Aux États-Unis, la société privée TAE Technologies (TAE) utilise un dispositif linéaire : deux plasmas sont tirés à chaque extrémité d’un réacteur cylindrique de 25 mètres de long, de sorte qu’ils entrent en collision au centre et fusionnent pour former un nuage. Des atomes de deutérium sont alors bombardés sur ce nuage pour le faire tourner et maintenir la température et la stabilité du plasma.

Du confinement alternatif aux combustibles avancés

Les techniques de fusion par laser et par dispositif linéaire ont l’avantage d’être plus facilement adaptables à l’utilisation de combustibles autres que le deutérium et le tritium. Ces isotopes de l’hydrogène sont généralement utilisés ensemble pour amorcer la fusion car ils présentent le meilleur taux de réaction à une température plus faible que les autres combustibles.

Cependant, le tritium, radioactif, n’est pas présent naturellement en quantités significatives. Il faut donc le produire en faisant interagir les neutrons issus de la fusion et le lithium entourant la paroi du réacteur. En outre, l’énergie de ces neutrons représente un défi colossal en ce qui concerne les matériaux de la chambre à vide du réacteur car les structures et les composants des parois du réacteur deviennent radioactifs lorsqu’ils sont percutés par les neutrons. Des éléments supplémentaires doivent donc être pris en considération en matière de radioprotection et d’élimination des déchets.

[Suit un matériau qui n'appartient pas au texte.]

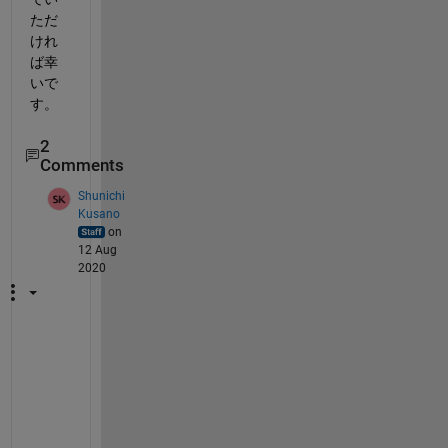
ただ
けれ
ば幸
いで
す。
2
Comments
Shunichi
Kusano
on
12 Aug
2020
全
て
把
握
で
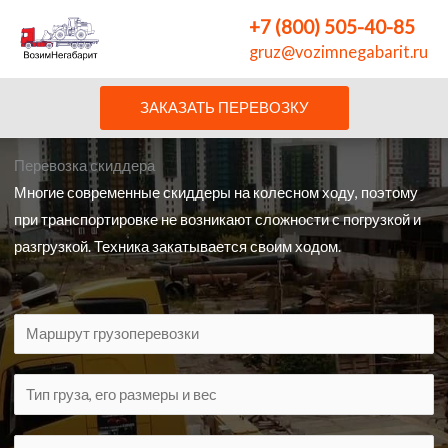
Перейти
+7 (800) 505-40-85
к
gruz@vozimnegabarit.ru
содержимому
ЗАКАЗАТЬ ПЕРЕВОЗКУ
Перевозка скиддера
Многие современные скиддеры на колесном ходу, поэтому
при транспортировке не возникают сложности с погрузкой и
разгрузкой. Техника закатывается своим ходом.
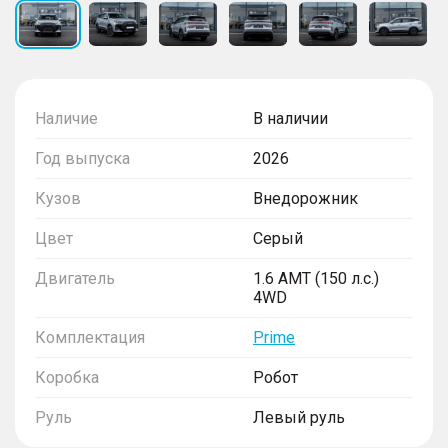
Наличие
В наличии
Год выпуска
2026
Кузов
Внедорожник
Цвет
Серый
Двигатель
1.6 AMT (150 л.с.)
4WD
Комплектация
Prime
Коробка
Робот
Руль
Левый руль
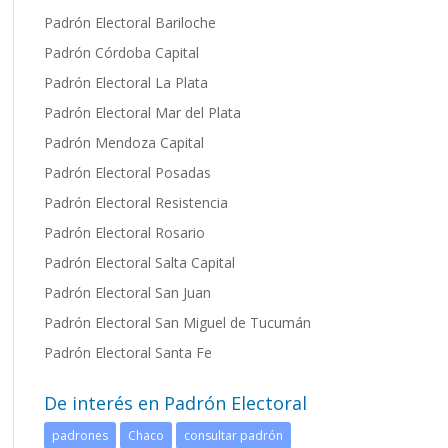
Padrón Electoral Bariloche
Padrón Córdoba Capital
Padrón Electoral La Plata
Padrón Electoral Mar del Plata
Padrón Mendoza Capital
Padrón Electoral Posadas
P
adrón Electoral Resistencia
Padrón Electoral Rosario
Padrón Electoral Salta Capital
Padrón Electoral San Juan
Padrón Electoral San Miguel de Tucumán
Padrón Electoral Santa Fe
De interés en Padrón Electoral
padrones
Chaco
consultar padrón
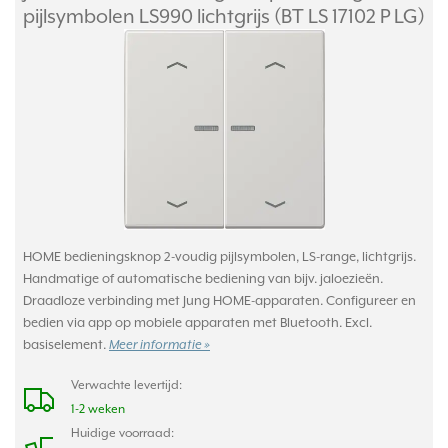
pijlsymbolen LS990 lichtgrijs (BT LS 17102 P LG)
HOME bedieningsknop 2-voudig pijlsymbolen, LS-range, lichtgrijs.
Handmatige of automatische bediening van bijv. jaloezieën.
Draadloze verbinding met Jung HOME-apparaten. Configureer en
bedien via app op mobiele apparaten met Bluetooth. Excl.
basiselement.
Meer informatie »
Verwachte levertijd:
1-2 weken
Huidige voorraad:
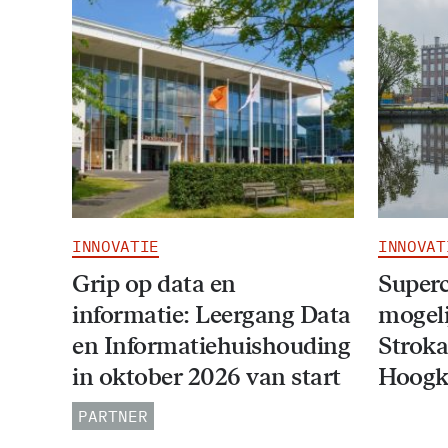
INNOVATIE
INNOVAT
Grip op data en
Super
informatie: Leergang Data
mogeli
en Informatiehuishouding
Stroka
in oktober 2026 van start
Hoogk
PARTNER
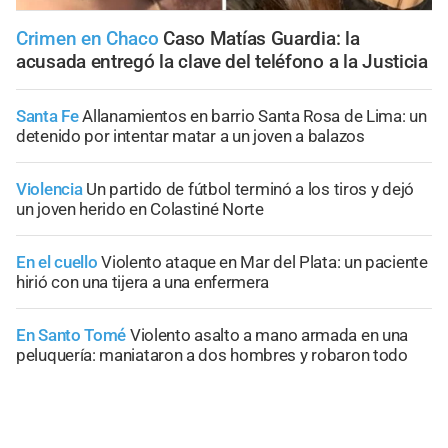
Crimen en Chaco
Caso Matías Guardia: la
acusada entregó la clave del teléfono a la Justicia
Santa Fe
Allanamientos en barrio Santa Rosa de Lima: un
detenido por intentar matar a un joven a balazos
Violencia
Un partido de fútbol terminó a los tiros y dejó
un joven herido en Colastiné Norte
En el cuello
Violento ataque en Mar del Plata: un paciente
hirió con una tijera a una enfermera
En Santo Tomé
Violento asalto a mano armada en una
peluquería: maniataron a dos hombres y robaron todo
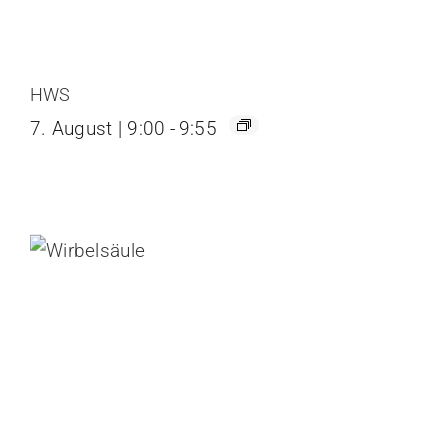
HWS
7. August | 9:00
-
9:55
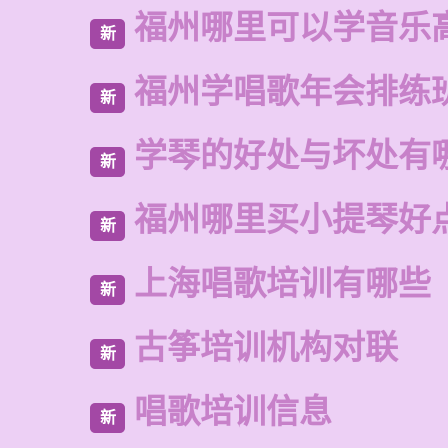
福州哪里可以学音乐
新
福州学唱歌年会排练
新
学琴的好处与坏处有
新
福州哪里买小提琴好
新
上海唱歌培训有哪些
新
古筝培训机构对联
新
唱歌培训信息
新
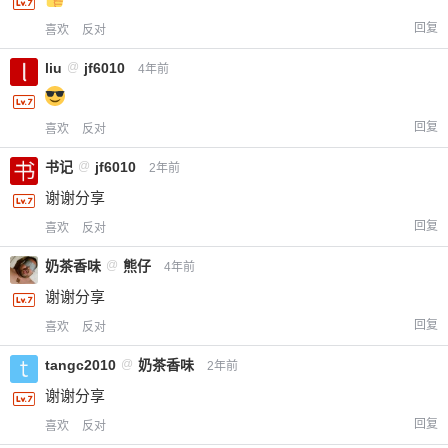
回复
喜欢
反对
liu
@
jf6010
4年前
回复
喜欢
反对
书记
@
jf6010
2年前
谢谢分享
回复
喜欢
反对
奶茶香味
@
熊仔
4年前
谢谢分享
回复
喜欢
反对
tangc2010
@
奶茶香味
2年前
谢谢分享
回复
喜欢
反对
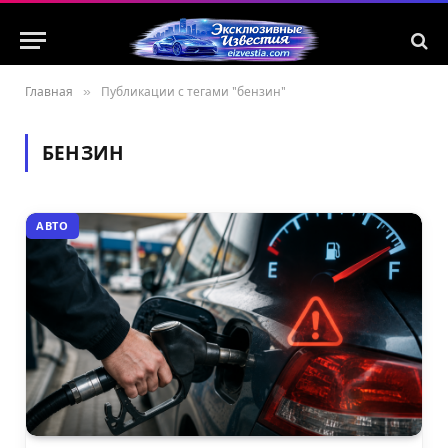
Главная
»
Публикации с тегами "бензин"
БЕНЗИН
АВТО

Pour contourner les problèmes liés à l’utilisation du tritium, les scientifiques expérimentent maintenant des combustibles de fusion alternatifs ou avancés comme le proton-bore 11 (p-B 11). Le bore 11, non radioactif, constitue environ 80 pour cent du bore présent dans la nature et est donc facilement disponible. Cependant, la fusion p-B 11 a pour inconvénient majeur qu’elle nécessite un plasma cent fois plus chaud que le plasma de deutérium-tritium. Heureusement, les dispositifs d’allumage par laser et les dispositifs linéaires permettent de cibler les points chauds et il ne faut donc pas que tout le plasma soit beaucoup plus chaud.

« Le p-B 11 est la source de combustible la plus propre et la plus respectueuse de l’environnement sur Terre : il ne génère pas de sous-produits nocifs et est présent naturellement en quantité suffisante pour plusieurs millénaires. Ensemble, ces facteurs peuvent maximiser la sûreté, l’efficience, l’efficacité et la viabilité des centrales à fusion », déclare Michl Binderbauer, président-directeur général de TAE. « La principale difficulté avec le p-B 11 est qu’il faut atteindre des températures plus élevées qu’avec les autres combustibles pour entretenir la réaction de fusion. TAE a mis au point un concept de confinement adapté pour relever ce défi. »

Les combustibles avancés pourraient donc constituer un moyen plus efficace et plus efficient de produire de l’énergie de fusion à l’avenir.